緊急開催された「フラワーデモ」で、杉田水脈衆院議員の発言に抗議する参加者ら=3日夜、東京都千代田区

 渦中の女性を悪者にし切り捨てるだけで終わらせてはならない。今回のヘイト発言問題は、踵(きびす)を接して起こった日本学術会議への人事介入と連続性をもって現れ、内閣府と首相官邸による権威主義政治の表面化として見るべきだろう。慰安婦をめぐる省察への攻撃、すなわち戦争責任の拒絶と両輪をなす軍事化の欲望と、その実現予算のための密談が、隠したことによってあらわになった。

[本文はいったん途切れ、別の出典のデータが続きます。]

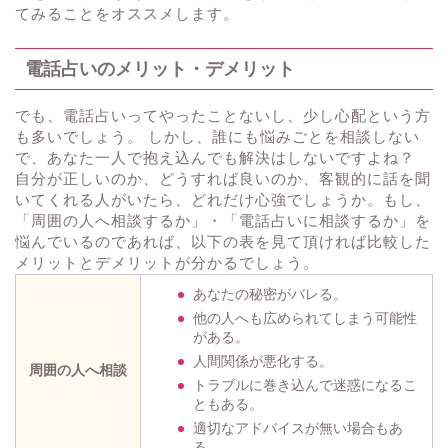
てみることをオススメします。
電話占いのメリット・デメリット
でも、電話占いってやったことないし、少し心配という方
も多いでしょう。 しかし、誰にも悩みごとを相談しない
で、あなた一人で抱え込んでも解決はしないですよね？
自分が正しいのか、どうすれば良いのか、客観的に話を聞
いてくれる人がいたら、どれだけ心強でしょうか。もし、
「周囲の人へ相談するか」・「電話占いに相談するか」を
悩んでいるのであれば、以下の表を見て頂ければ比較した
メリットとデメリットが分かるでしょう。
あなたの秘密がバレる。
他の人へも広められてしまう可能性
がある。
人間関係が悪化する。
周囲の人へ相談
トラブルに巻き込んで迷惑になるこ
ともある。
適切なアドバイスが無い場合もあ
る。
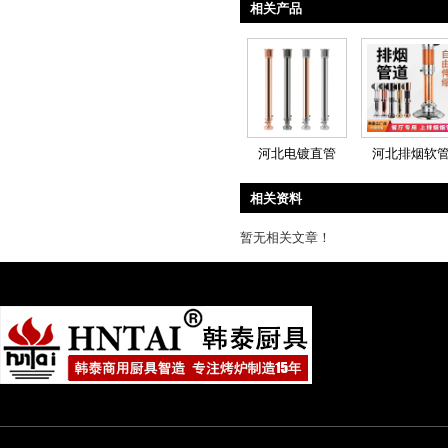
相关产品
河北电镀直管
河北排烟软
相关资料
暂无相关文章！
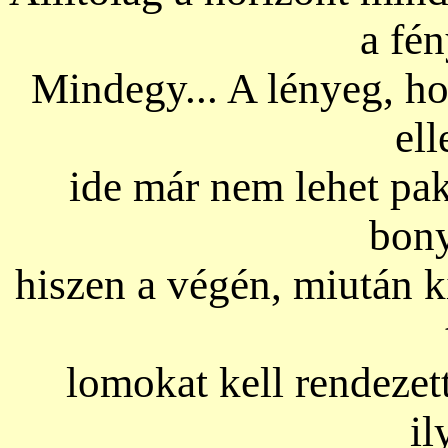
a fé
Mindegy... A lényeg, ho
ell
ide már nem lehet pako
bony
hiszen a végén, miután ki
lomokat kell rendezet
il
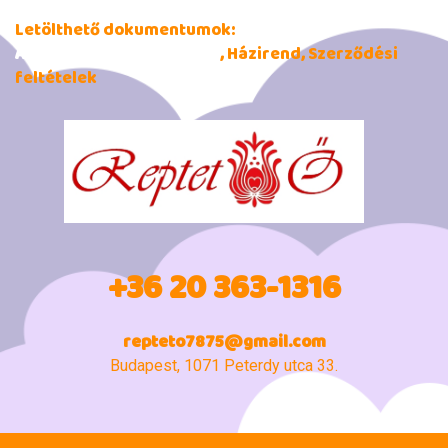
Letölthető dokumentumok:
Adatkezelési tájékoztató
, Házirend, Szerződési
feltételek
+36 20 363-1316
repteto7875@gmail.com
Budapest, 1071 Peterdy utca 33.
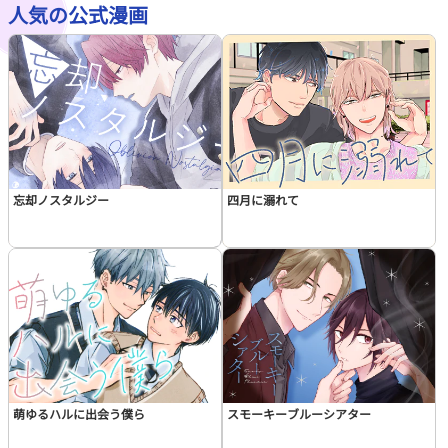
人気の公式漫画
この話を読む
コメントを見る
忘却ノスタルジー
四月に溺れて
萌ゆるハルに出会う僕ら
スモーキーブルーシアター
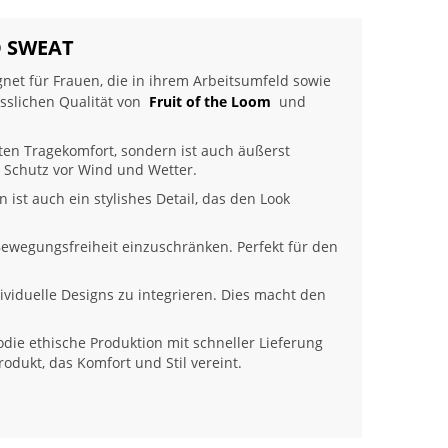
D SWEAT
ignet für Frauen, die in ihrem Arbeitsumfeld sowie
sslichen Qualität von
Fruit of the Loom
und
ten Tragekomfort, sondern ist auch äußerst
n Schutz vor Wind und Wetter.
n ist auch ein stylishes Detail, das den Look
 Bewegungsfreiheit einzuschränken. Perfekt für den
viduelle Designs zu integrieren. Dies macht den
die ethische Produktion mit schneller Lieferung
rodukt, das Komfort und Stil vereint.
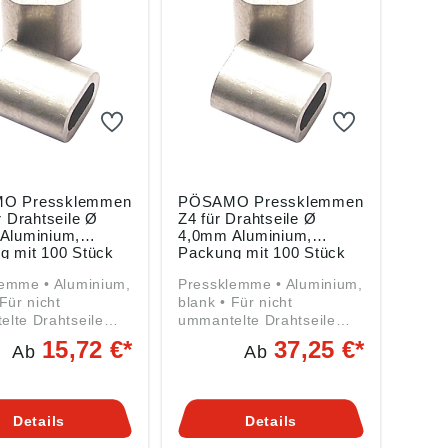
O Pressklemmen
PÖSAMO Pressklemmen
r Drahtseile Ø
Z4 für Drahtseile Ø
Aluminium,
4,0mm Aluminium,
g mit 100 Stück
Packung mit 100 Stück
 Aluminium,
Pressklemme • Aluminium,
 Für nicht
blank • Für nicht
lte Drahtseile
ummantelte Drahtseile
 bis 5,0 mm
von 1,5 bis 5,0 mm
15,72 €*
37,25 €*
Ab
Ab
n gemäß
Angaben gemäß
sicherheitsverordn
Produktsicherheitsverordn
U) 2023/998):
ung ((EU) 2023/998):
er Ketten- u.
Monheimer Ketten- u.
Details
Details
arenindustrie,
Metallwarenindustrie,
raße 44, 40789
Frohnstraße 44, 40789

 それにしても、と思う。海の向こうの米国では警察解体が叫ばれている。発火点となった人種主義と同じように、性暴力もまた警察・司法が受け止め損なってきた人権侵害だ。警察権力任せにせず、性暴力被害の大切な声を聴き取ろうとしたフラワーデモだからこそ、今回の責任追及の先頭に立つことができた。崎山多美の小説『月や、あらん』(インパクト出版会)が、李静和『つぶやきの政治思想』(岩波現代文庫)と呼び掛け合うように増補再版された。この2冊は、真実に隙間を許さない「証言」の正しさがそぎ落とす、生きるための記憶のかけらの物語があることを私たちに教えている。つぶやきをつぶやきのままに耳を澄ますフラワーデモたちの抗議に、「わたしも」とつぶやいて連帯の方へ歩きだそう。